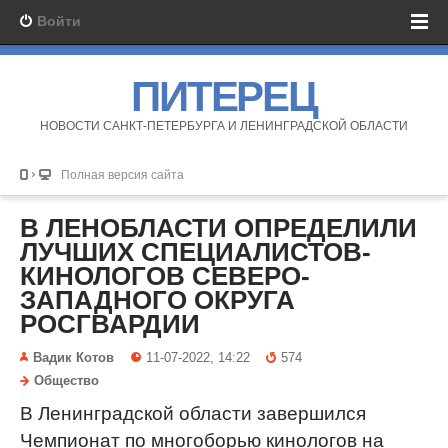
Войти
ПИТЕРЕЦ
НОВОСТИ САНКТ-ПЕТЕРБУРГА И ЛЕНИНГРАДСКОЙ ОБЛАСТИ
Полная версия сайта
В ЛЕНОБЛАСТИ ОПРЕДЕЛИЛИ
ЛУЧШИХ СПЕЦИАЛИСТОВ-
КИНОЛОГОВ СЕВЕРО-
ЗАПАДНОГО ОКРУГА
РОСГВАРДИИ
Вадик Котов
11-07-2022, 14:22
574
Общество
В Ленинградской области завершился
Чемпионат по многоборью кинологов на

▶ [Exercise]: Output exactly the lines from the one with "ЗАПАДНОГО ОКРУГА" through the final line of the listing above.

▶ [Task solution]:
ЗАПАДНОГО ОКРУГА
РОСГВАРДИИ
Вадик Котов
11-07-2022, 14:22
574
Общество
В Ленинградской области завершился
Чемпионат по многоборью кинологов на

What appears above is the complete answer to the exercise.